BECKET — While investigators continue to probe for the cause of a Tuesday morning blaze that destroyed one of two indoor stages at Jacob’s Pillow, staff also are working with an independent fire safety auditor to ensure that the rest of the campus is not at risk.
Pillow officials also are in touch with detectives from the state Department of Fire Services, said Nicole Thomasofsky, the Pillow’s director of marketing and communications.
Jennifer Mieth, public information officer with the agency, said in an email Thursday that she had no further updates from investigators about the origin of the fast-moving fire that reduced the Doris Duke Theatre to cinders.
Thomasofsky said she could not comment about testing and inspections of the Pillow’s hydrants or fire-suppression systems until both investigations are complete. The hydrants did not flow when firefighters arrived, and the pump that feeds them and the Pillow’s sprinkler systems failed.
Becket Fire Chief Paul Mikaniewicz said that while his department does go to the Pillow on occasion to scout the location of hydrants and occasionally hook into them for a test — particularly after construction or renovations — those hydrants are not the town’s responsibility.
He said it was his understanding that hydrants there had been tested within the previous four months because of construction work on the property.

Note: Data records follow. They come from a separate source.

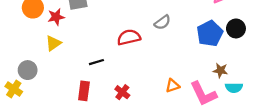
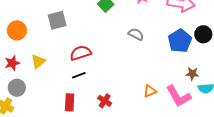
red star: (56, 17) -> (12, 63), moved
gray semicircle: (162, 22) -> (136, 34), turned -112
red semicircle: (129, 37) -> (81, 53), moved

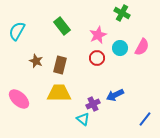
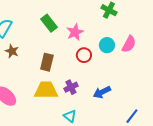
pink star: (98, 35) -> (75, 32), moved
brown star: (36, 61) -> (12, 51), moved
purple cross: (93, 104) -> (71, 87), moved

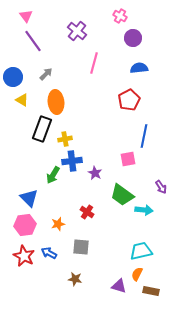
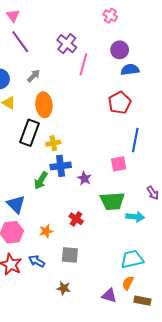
purple cross: (77, 31) -> (67, 44), moved
purple circle: (133, 38) -> (120, 50), moved
green trapezoid: (122, 195) -> (112, 201), turned -40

The blaze at the Pillow, a world-renowned dance mecca, was spotted just before 7 a.m. by a construction crew, and it engulfed the 30-year-old wooden theater soon after firefighters from five towns arrived.

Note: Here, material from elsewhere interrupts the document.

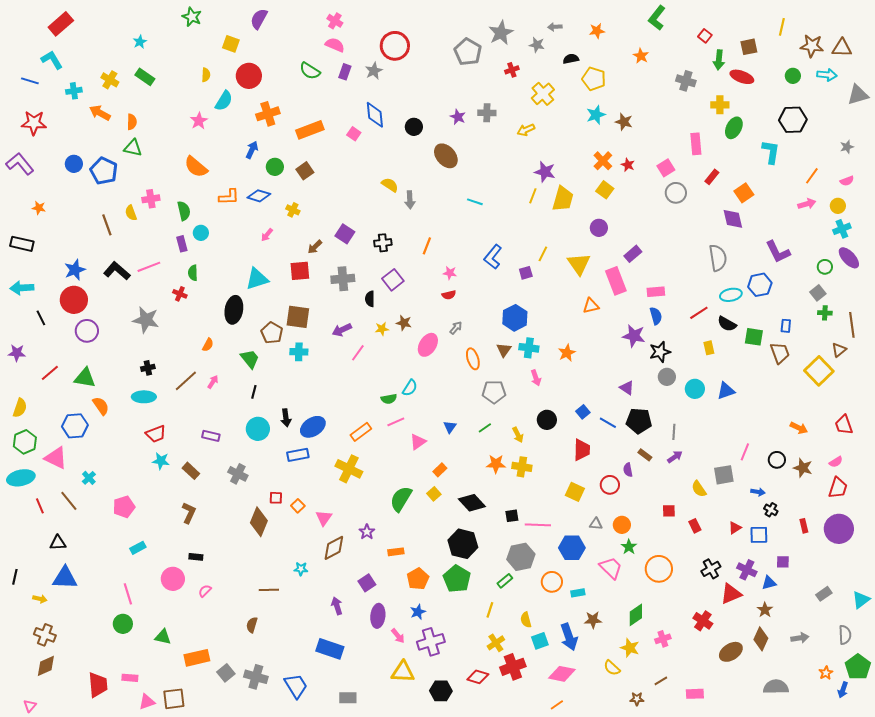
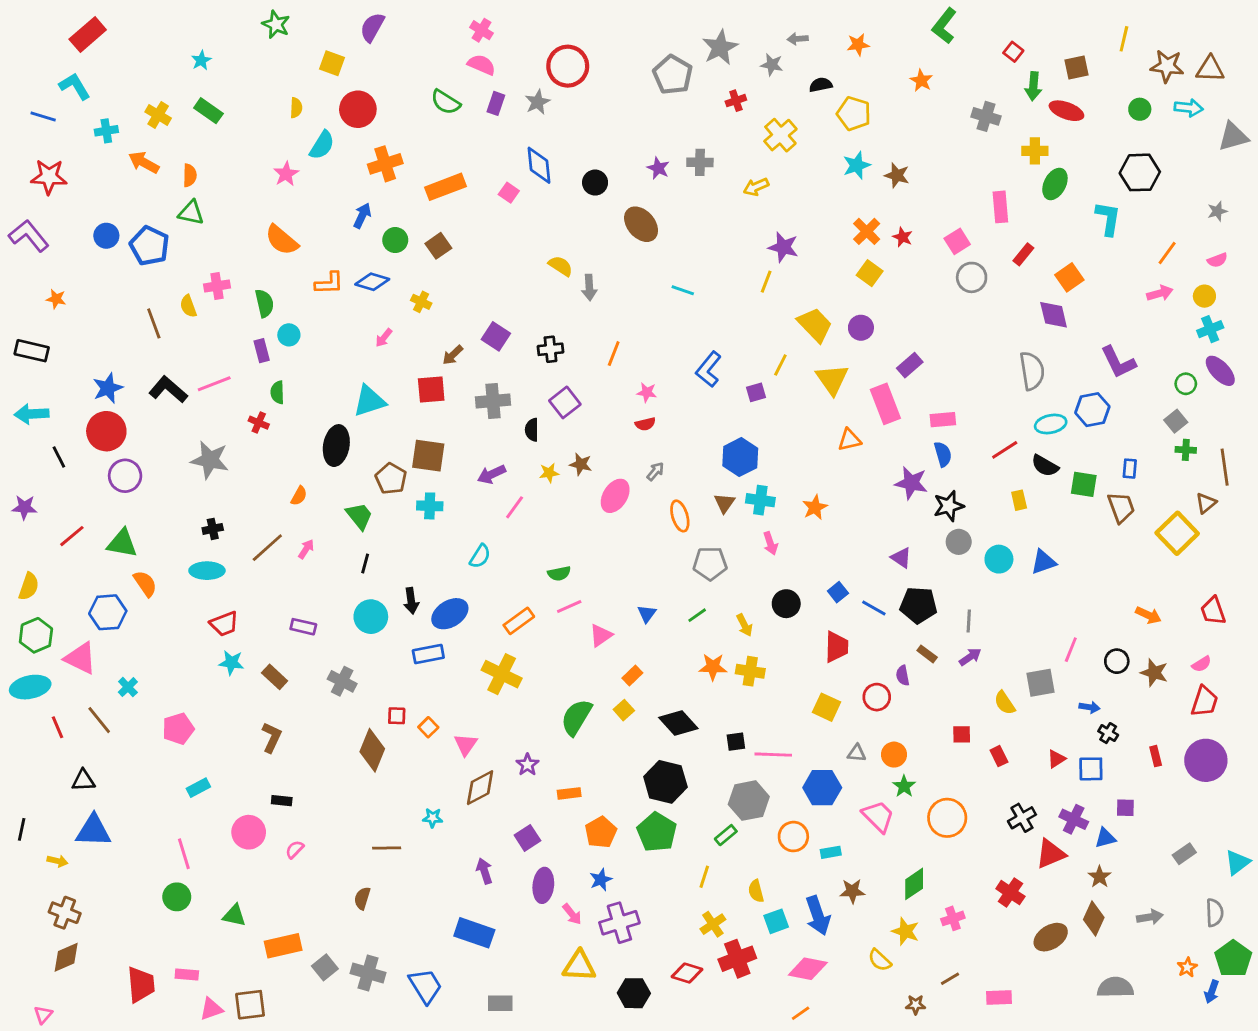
yellow trapezoid: (563, 199) -> (815, 325), moved, turned -60
cyan semicircle: (410, 388) -> (480, 556), moved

The loss of the 230-seat venue devastated a dance community already struggling with coronavirus pandemic shutdowns, and the Pillow was flooded with messages of support and offers of help.
After knocking down the fire, crews worked long after dark snuffing hot spots, as they worried about the wind blowing around embers, Mikaniewicz said.
Crews got one hydrant working by Tuesday afternoon, and struggled with a failed pump at a man-made pond filled years ago to serve the campus. They instead were able to draft from it using a truck, but had to rely on tanker trucks from other towns.
Mikaniewicz said that Becket crews are accustomed to shuttling water from other locations, since the town has few hydrants, and did so from another nearby pond. He said hydrants can be unreliable, even after a good test.
He said there was no way to know if the water problems contributed to the total loss.
“There’s a lot of variables,” Mikaniewicz said.